The plot is launched into motion when Gatsby's girlfriend, intrepid-but-ditsy student journalist Ashleigh Enright (Elle Fanning), snags an interview for the school paper with famous filmmaker Roland Pollard (Liev Schreiber) and he has the idea of making a fancy weekend of it funded by his recent poker winnings—drinks at the Carlyle, museum trips and, most importantly, avoiding a big party being thrown by his socialite mother (Cherry Jones). Things go south after they arrive when Ashleigh goes off to her interview and finds Roland in an existential and creative funk and contemplating giving it all up. He brings Ashleigh to a private screening of his new film but is so appalled with the movie that he bolts to go off on a bender, leaving his longtime collaborator, Ted Davidoff (Jude Law) to try to track him down, of course bringing Ashleigh along since she actually loves the film. This leads to her encountering a famous actor (Diego Luna) as well and before long, all three men find themselves besotted with her beauty, her unspoiled innocence, and her inability to hold her liquor.
With time on his hands, Gatsby wanders around, visits his brother Hunter (Will Rogers), who is contemplating cancelling his impending marriage because he is put off by the sound of his fiancee's laughter, and eventually winds up being pressed into service for a friend directing a student film who needs someone for a scene in which they passionately kiss the lead actress. This is Chan (Selena Gomez), who happens to be the younger sister of one of Gatsby's old girlfriends, and who may have had a crush on him herself. The two wind up spending much of the afternoon together before he is eventually dragooned into appearing at his mother's party. With Ashleigh still MIA, he ends up hiring a sex worker (Kelly Rohrbach) to pose as her, a move that winds up having unexpected repercussions to his relationship with his mom.

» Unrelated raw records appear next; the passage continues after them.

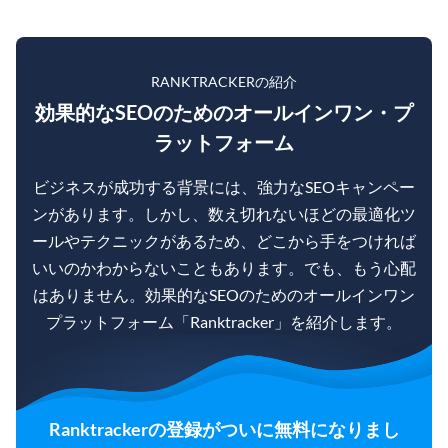
RANKTRACKERの紹介
効果的なSEOのためのオールインワン・プ
ラットフォーム
ビジネスが成功する背景には、強力なSEOキャンペー
ンがあります。しかし、数え切れないほどの最適化ツ
ールやテクニックがあるため、どこから手をつければ
いいのかわからないこともあります。でも、もう心配
はありません。効果的なSEOのためのオールインワン
プラットフォーム「Ranktracker」を紹介します。
Ranktrackerの登録がついに無料になりまし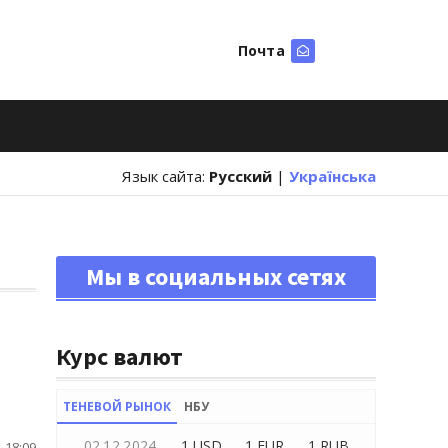
Почта
Искать
Язык сайта:
Русский
|
Українська
Мы в социальных сетях
Курс валют
ТЕНЕВОЙ РЫНОК
НБУ
02.12.2024
1 USD
1 EUR
1 RUB
 18:09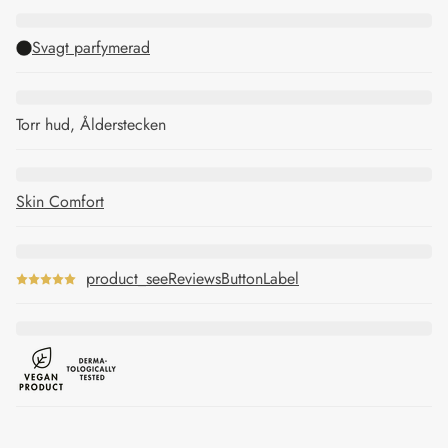
Svagt parfymerad
Torr hud, Ålderstecken
Skin Comfort
product_seeReviewsButtonLabel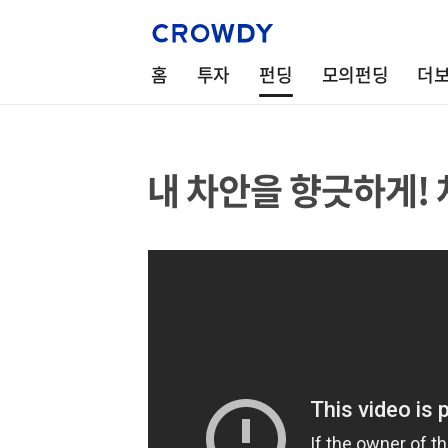
홈
투자
펀딩
모의펀딩
더
내 차안을 향긋하게!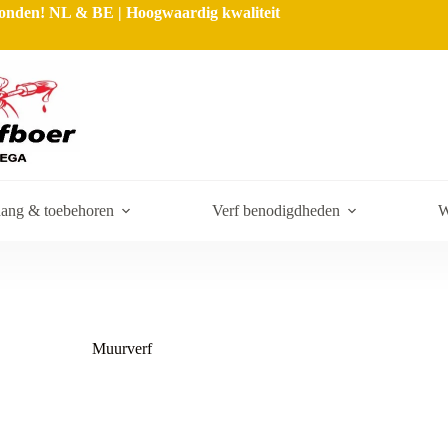
rzonden! NL & BE | Hoogwaardig kwaliteit
ang & toebehoren
Verf benodigdheden
W
Muurverf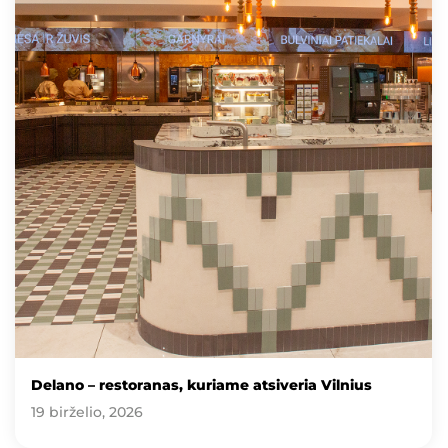
Delano – restoranas, kuriame atsiveria Vilnius
19 birželio, 2026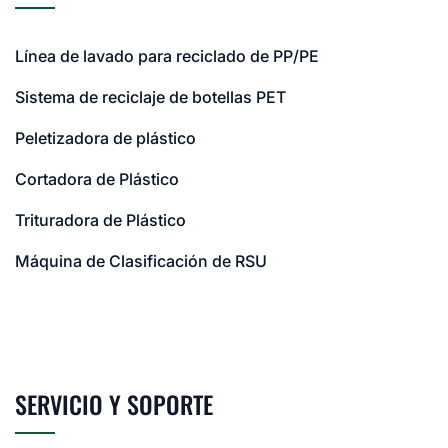
Línea de lavado para reciclado de PP/PE
Sistema de reciclaje de botellas PET
Peletizadora de plástico
Cortadora de Plástico
Trituradora de Plástico
Máquina de Clasificación de RSU
SERVICIO Y SOPORTE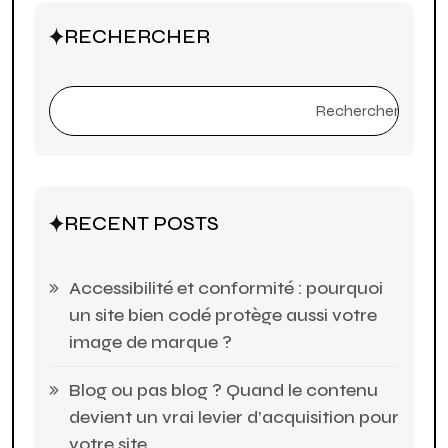
RECHERCHER
Rechercher
RECENT POSTS
Accessibilité et conformité : pourquoi
un site bien codé protège aussi votre
image de marque ?
Blog ou pas blog ? Quand le contenu
devient un vrai levier d’acquisition pour
votre site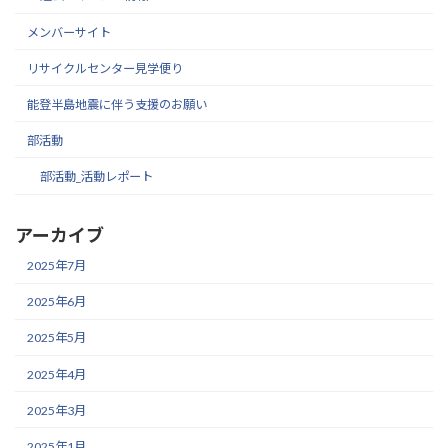
メンバーサイト
リサイクルセンター見学便り
能登半島地震に伴う支援のお願い
部活動
部活動_活動レポート
アーカイブ
2025年7月
2025年6月
2025年5月
2025年4月
2025年3月
2025年1月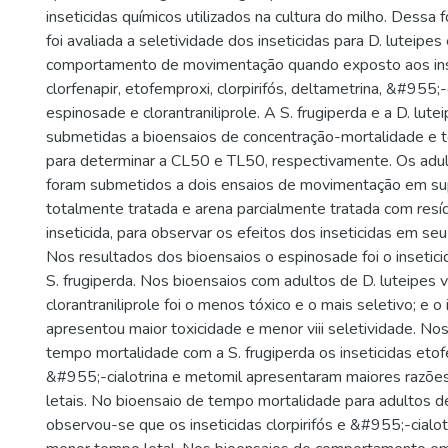
inseticidas químicos utilizados na cultura do milho. Dessa 
foi avaliada a seletividade dos inseticidas para D. luteipes
comportamento de movimentação quando exposto aos ins
clorfenapir, etofemproxi, clorpirifós, deltametrina, &#955;-c
espinosade e clorantraniliprole. A S. frugiperda e a D. lute
submetidas a bioensaios de concentração-mortalidade e 
para determinar a CL50 e TL50, respectivamente. Os adul
foram submetidos a dois ensaios de movimentação em sup
totalmente tratada e arena parcialmente tratada com res
inseticida, para observar os efeitos dos inseticidas em s
Nos resultados dos bioensaios o espinosade foi o insetici
S. frugiperda. Nos bioensaios com adultos de D. luteipes v
clorantraniliprole foi o menos tóxico e o mais seletivo; e o i
apresentou maior toxicidade e menor viii seletividade. No
tempo mortalidade com a S. frugiperda os inseticidas etofe
&#955;-cialotrina e metomil apresentaram maiores razõe
letais. No bioensaio de tempo mortalidade para adultos de
observou-se que os inseticidas clorpirifós e &#955;-cialo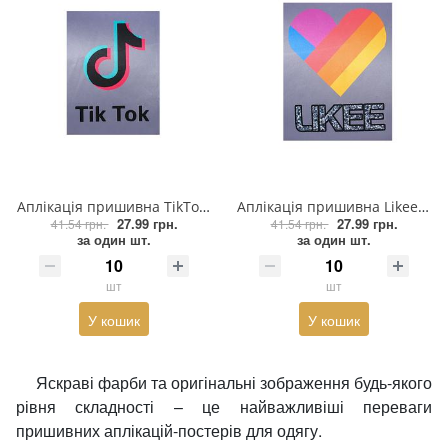
Аплікація пришивна TikTok лого 19*24см, різнокольоровий, шт
Аплікація пришивна Likee Серце 19*24см, сірий фон, різнокольоровий, шт
27.99 грн.
27.99 грн.
41.54 грн.
41.54 грн.
за один шт.
за один шт.
шт
шт
У кошик
У кошик
Яскраві фарби та оригінальні зображення будь-якого
рівня складності – це найважливіші переваги
пришивних аплікацій-постерів для одягу.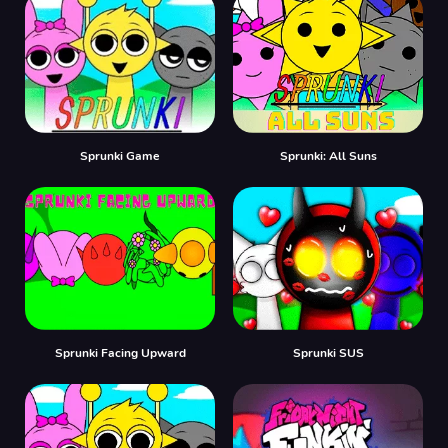
Sprunki Game
Sprunki: All Suns
Sprunki Facing Upward
Sprunki SUS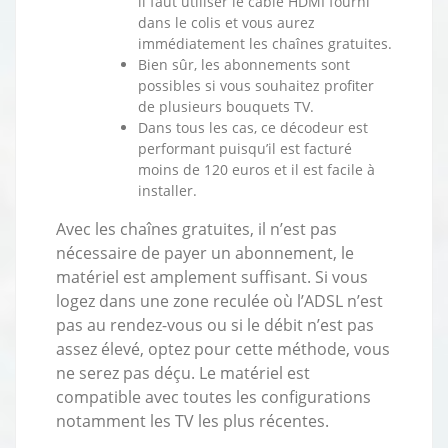
il faut utiliser le câble HDMI fourni
dans le colis et vous aurez
immédiatement les chaînes gratuites.
Bien sûr, les abonnements sont
possibles si vous souhaitez profiter
de plusieurs bouquets TV.
Dans tous les cas, ce décodeur est
performant puisqu’il est facturé
moins de 120 euros et il est facile à
installer.
Avec les chaînes gratuites, il n’est pas
nécessaire de payer un abonnement, le
matériel est amplement suffisant. Si vous
logez dans une zone reculée où l’ADSL n’est
pas au rendez-vous ou si le débit n’est pas
assez élevé, optez pour cette méthode, vous
ne serez pas déçu. Le matériel est
compatible avec toutes les configurations
notamment les TV les plus récentes.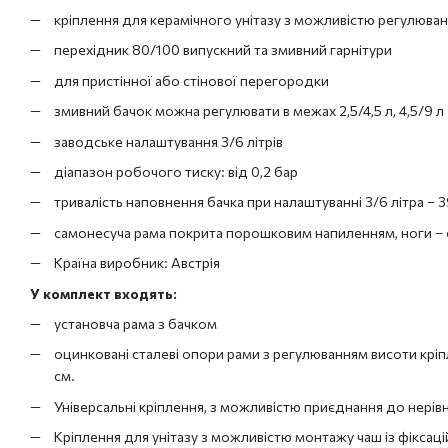
кріплення для керамічного унітазу з можливістю регулюванн
перехідник 80/100 випускний та змивний гарнітури
для пристінної або стінової перегородки
змивний бачок можна регулювати в межах 2,5/4,5 л, 4,5/9 л
заводське налаштування 3/6 літрів
діапазон робочого тиску: від 0,2 бар
тривалість наповнення бачка при налаштуванні 3/6 літра – 39 
самонесуча рама покрита порошковим напиленням, ноги – 
Країна виробник: Австрія
У комплект входять:
установча рама з бачком
оцинковані сталеві опори рами з регулюванням висоти кріпл
см.
Універсальні кріплення, з можливістю приєднання до нерів
Кріплення для унітазу з можливістю монтажу чаш із фіксацій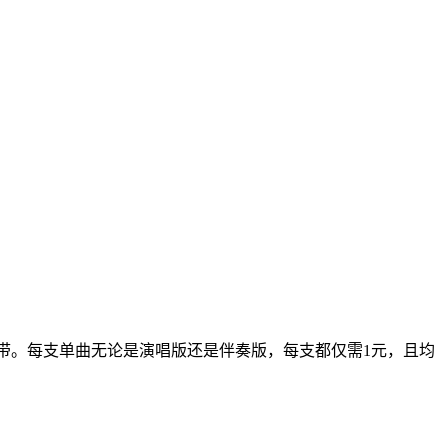
带。每支单曲无论是演唱版还是伴奏版，每支都仅需1元，且均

Although Allen is ostensibly writing a film about contemporary relationships involving young people, the dialogue has a bizarrely dated feel in which the characters toss off bon mots involving such hip references as Lenny from Of Mice and Men, Sky Masterson and, somewhat unfortunately, "Gigi." If Allen were doing another period piece, as has been the case with his last several projects, this would make sense. But to set a film in current-day New York and have the young characters busting out jokes about Arafat suggests that either this was a script that he wrote long ago and pulled out of a drawer or that he no longer has any real interest in contemporary angst and anxieties, certainly not to the degree that helped to fuel some of his best and most lasting work.
That said, the musty punchlines are hardly the only problem with the screenplay. Neither Gatsby nor Ashleigh are particularly interesting characters, making it hard to work up much interest in the state of their relationship. And the various plot developments are little more than reshufflings of ideas that Allen has explored more successfully elsewhere.
To be fair, there are a few amusing one-liners here and there ("Time flies. Unfortunately, it flies coach"), the whole thing looks great thanks to the nearly dreamlike imagery conjured up by legendary cinematographer Vittorio Storaro, and Selena Gomez brings such life and energy to her scenes as Chan that you can practically feel the film sagging once she takes off. The trouble is that once you get past these elements, hardly anything else about it works. "A Rainy Day in New York" feels like something that belongs in a museum, preferably in storage.